This YouTuber’s Boba Shop Is Pioneering American-Born Chinese Cuisine

Chinese and Taiwanese food is slowly starting to have a renaissance movement in the United States. This is clear from the prevalence of renowned dim sum chains like Din Tai Fung, the emergence of hot pot, and the proliferation of boba shops across the country.

Despite all of this, the most popular Chinese dishes in the USA are still Chinese-American, rather than Chinese. General Tso’s Chicken and orange chicken dominate the palates, all because Chinese food in the US was engineered around Western palates first, making the food sweeter and less authentic to what you can get in China and Taiwan.

In Los Angeles, restaurants are starting to open up that push back against that concept. Instead of engineering Chinese food to work for American tastes, they’re twisting up beloved American dishes to work with the traditional flavors of China and Taiwan. While you might expect to find this through the lens of fine dining, one of the pioneers of this movement is a small boba shop and cafe in the heart of LA’s San Gabriel Valley.

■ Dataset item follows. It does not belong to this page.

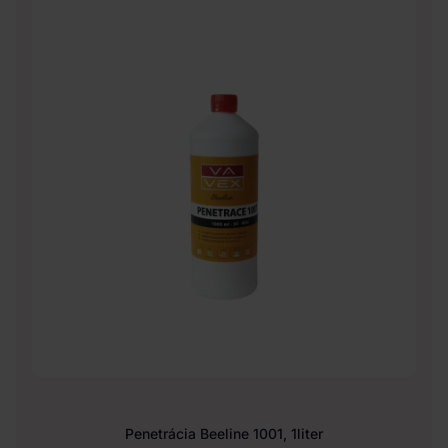
Penetrácia Beeline 1001, 1liter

The spot is called Bopomofo Cafe, a modern take on boba and American-born Chinese food. Bopomofo, which is named after the first four letters of the Taiwanese Mandarin alphabet, is co-owned by Philip Wang, one of the main creative forces behind Asian-American YouTube and digital media powerhouse Wong Fu Productions. Wang, together with his co-owner Eric Wang and chef Andrew Park, have put together a revolutionary menu that fuses Chinese, Taiwanese, and American together, but not catering to the “American runs on sweet” mantra.

“We always thought that there’s new American food,” Wang told Foodbeast, “but there’s no new real Asian-American food, and that’s kind of how we saw our menu.”

As a result, you get dishes that explode with equal, stunning amounts of creativity and flavor. The gold standard at Bopomofo is the Ma Po Tofu Tater Tots, which swaps out the Sichuan classic in a modern rendition of chili cheese tots. Since mapo tofu is typically served over rice, the crunch and fattiness of the tots is an unexpected yet welcome contrast that elevates both dishes this one is inspired by.

Other such innovative items on Bopomofo’s menu include a Walnut Shrimp Burger, nachos made from Chinese scallion pancakes and topped with braised pork belly, a fried chicken sandwich modeled on Taiwanese flavors and cooking techniques, and a “MOFO Club” inspired by Wang’s travels to Taiwan.

Bopomofo keeps that creativity going in their drink selection as well. Whether it’s a beet-colored Taro Milk or a dreamsicle-like take on Orange Bang! (called Orange Wang), you get nostalgia yet novelty in every sip and bite of the cuisine served up here.

With that creativity, Wang and his team are pushing the envelope of what it can mean to combine American, Chinese, and Taiwanese flavors. By staying true to core Chinese and Taiwanese flavors, but still using ingredients familiar to Americans, the food here becomes a potential pathway to explore authentic Chinese and Taiwanese tastes through an American lens.